Mode 1 (default): If any capturing subpatterns are found, they will be stored in an array whose base name is OutputArrayMatch#. For example, if the array's name is Match, and we're currently working on the first complete match of NeedleRegEx in Haystack, the substring that matches the first subpattern would be stored in Match1_1, the second in Match1_2, and so on. The exception to this is named subpatterns: they are stored by name instead of number. For example, the substring that matches the named subpattern Year would be stored in Match#_Year. If a particular subpattern does not match anything, it's variable is made blank. The variable OutputArray0_0 will contain the number of subpatterns that could be matched.

Mode 2 (position-and-length): See RegExMatch documentation for more information. Position and length of subpatterns are stored in Match#_Len# and Match#_Pos#.SubPats:
This flag tells the function whether or not to create the secondary arrays for subpatterns (ie. Match#_#). Default is 1.[/list]
And finally, here is the function.

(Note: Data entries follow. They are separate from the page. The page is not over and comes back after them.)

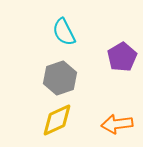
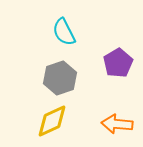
purple pentagon: moved 4 px left, 6 px down
yellow diamond: moved 5 px left, 1 px down
orange arrow: rotated 12 degrees clockwise
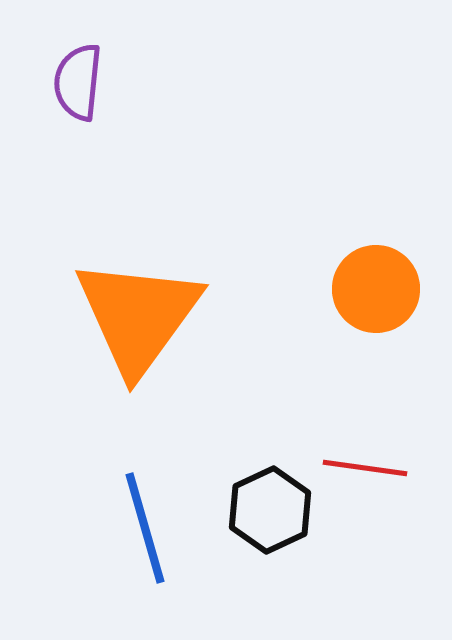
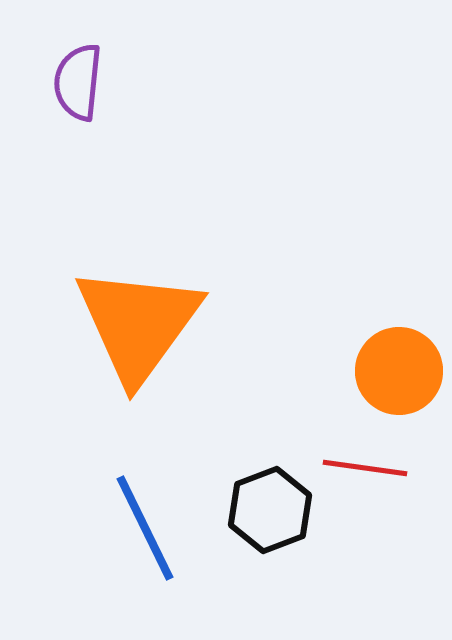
orange circle: moved 23 px right, 82 px down
orange triangle: moved 8 px down
black hexagon: rotated 4 degrees clockwise
blue line: rotated 10 degrees counterclockwise
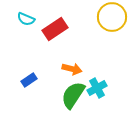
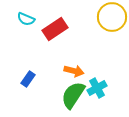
orange arrow: moved 2 px right, 2 px down
blue rectangle: moved 1 px left, 1 px up; rotated 21 degrees counterclockwise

Please tell me if anything doesn't work as expected :D
RegExMatchArray(Haystack, NeedleRegEx, OutputArray, StartingPosition=1, SubPats=1) {
   Global
   Local Pos := StartingPosition - 1, Sub := 0, Idx := 0, Mode := 1, SPats, Str
   If (SubPats) {
      Loop {
         If (!Sub := RegExMatch(NeedleRegEx, "(?<!\\)\((?!\?:)", Str, Sub + 1))
            Break
         RegExMatch(NeedleRegEx, "\(\?\<[^\>]+\>", Str, Sub)
         SPats .= (SPats ? "|" : "") . (Str ? SubStr(Str,4,-1) : A_Index)
      }
   }
   If (RegExMatch(NeedleRegEx, "^[^\)]+\)", Str))
      Mode := InStr(Str, "P", 1) ? 2 : 1
   Loop {
      If (!Pos := RegExMatch(Haystack, NeedleRegEx, Str, Pos + 1))
         Break
      IfEqual, 0, % !ErrorLevel, Break
      Idx := A_Index
      %OutputArray%%Idx% := Str
      %OutputArray%0 := Idx
      Loop, Parse, SPats, |
      {
         If (Mode = 1)
            %OutputArray%%Idx%_%A_LoopField% := Str%A_LoopField%
         Else {
            %OutputArray%%Idx%_Len%A_LoopField% := StrLen%A_LoopField%
            %OutputArray%%Idx%_Pos%A_LoopField% := StrPos%A_LoopField%
         }
         %OutputArray%0_0 := A_Index
      }
   }
   IfEqual, 0, % !ErrorLevel, Return
   Return Idx
}


#2 Laszlo

Laszlo
  • Fellows
  • 4713 posts

Posted 02 January 2009 - 02:52 PM

it finds all matches and outputs them to an array.

Good idea, but more explanations/generalizations are needed: In case of RegExMatchArray("123","\d+","o") all non-empty substrings should be returned, not only 123, 23, 3. That is, 1, 12 and 2, too, which are missing. If Haystack is longer, there would be a huge number of outputs. Also, if the empty string is a match (e.g. Needle = \d*), the function gets to an infinite cycle, and eventually crashes.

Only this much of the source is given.